Economics and similar, for the sleep-deprived

A subtle change has been made to the comments links, so they no longer pop up. Does this in any way help with the problem about comments not appearing on permalinked posts, readers?

Update: seemingly not

Update: Oh yeah!


Tuesday, June 02, 2009

 
The past is a different country ...

Am I really the first UK commentator on the expenses scandal to think of excerpting a few of the more bracing bits of "Plunkitt of Tammany Hall"?

Now, a few words on the general subject of the so called shame of cities. I don’t believe that the government of our cities is any worse, in proportion to opportunities, than it was fifty years ago. I’ll explain what I mean by “in proportion to opportunities.” A half a century ago, our cities were small and poor.
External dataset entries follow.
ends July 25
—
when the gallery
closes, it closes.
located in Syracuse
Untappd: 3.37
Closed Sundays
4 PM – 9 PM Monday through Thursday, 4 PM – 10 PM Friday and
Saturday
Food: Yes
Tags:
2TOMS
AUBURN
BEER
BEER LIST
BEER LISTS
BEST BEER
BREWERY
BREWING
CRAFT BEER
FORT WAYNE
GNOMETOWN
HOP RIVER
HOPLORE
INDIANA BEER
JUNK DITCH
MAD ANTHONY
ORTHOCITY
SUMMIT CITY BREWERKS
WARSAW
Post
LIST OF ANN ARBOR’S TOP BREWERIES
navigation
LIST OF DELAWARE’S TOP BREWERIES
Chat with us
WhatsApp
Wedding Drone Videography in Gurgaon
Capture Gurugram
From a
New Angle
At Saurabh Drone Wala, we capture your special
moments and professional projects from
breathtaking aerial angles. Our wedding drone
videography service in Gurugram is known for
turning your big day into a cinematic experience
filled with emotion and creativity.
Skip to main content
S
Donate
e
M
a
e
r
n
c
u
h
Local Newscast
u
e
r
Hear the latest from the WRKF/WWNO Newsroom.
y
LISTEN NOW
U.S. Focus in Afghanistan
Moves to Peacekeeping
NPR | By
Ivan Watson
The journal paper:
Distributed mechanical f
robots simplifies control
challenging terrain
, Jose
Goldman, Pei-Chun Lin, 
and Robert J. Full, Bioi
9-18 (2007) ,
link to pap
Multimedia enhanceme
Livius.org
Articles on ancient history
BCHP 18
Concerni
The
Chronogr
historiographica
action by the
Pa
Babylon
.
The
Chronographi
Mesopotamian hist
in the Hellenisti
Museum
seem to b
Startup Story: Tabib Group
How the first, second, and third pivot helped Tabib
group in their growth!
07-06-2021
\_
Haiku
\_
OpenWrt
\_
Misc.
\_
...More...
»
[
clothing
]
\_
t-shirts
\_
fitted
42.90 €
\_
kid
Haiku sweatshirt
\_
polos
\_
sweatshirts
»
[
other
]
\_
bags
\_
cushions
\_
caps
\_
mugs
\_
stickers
There wasn’t many temptations lyin’ around for politicians. There was hardly anything to steal, and hardly any opportunities for even honest graft. A city could count its money every night before goin’ to bed, and if three cents was missin’, all the fire bells would be rung. What credit was there in bein’ honest under them circumstances’? It makes me tired to hear of old codgers back in the thirties or forties boastin’ that they retired from politics without a dollar except what they earned in their profession or business. If they lived today, with all the existin’ opportunities, they would be just the same as twentieth-century politicians. There ain’t any more honest people in the world just now than the convicts in Sing Sing. Not one of them steals anything. Why? Because they can’t. See the application?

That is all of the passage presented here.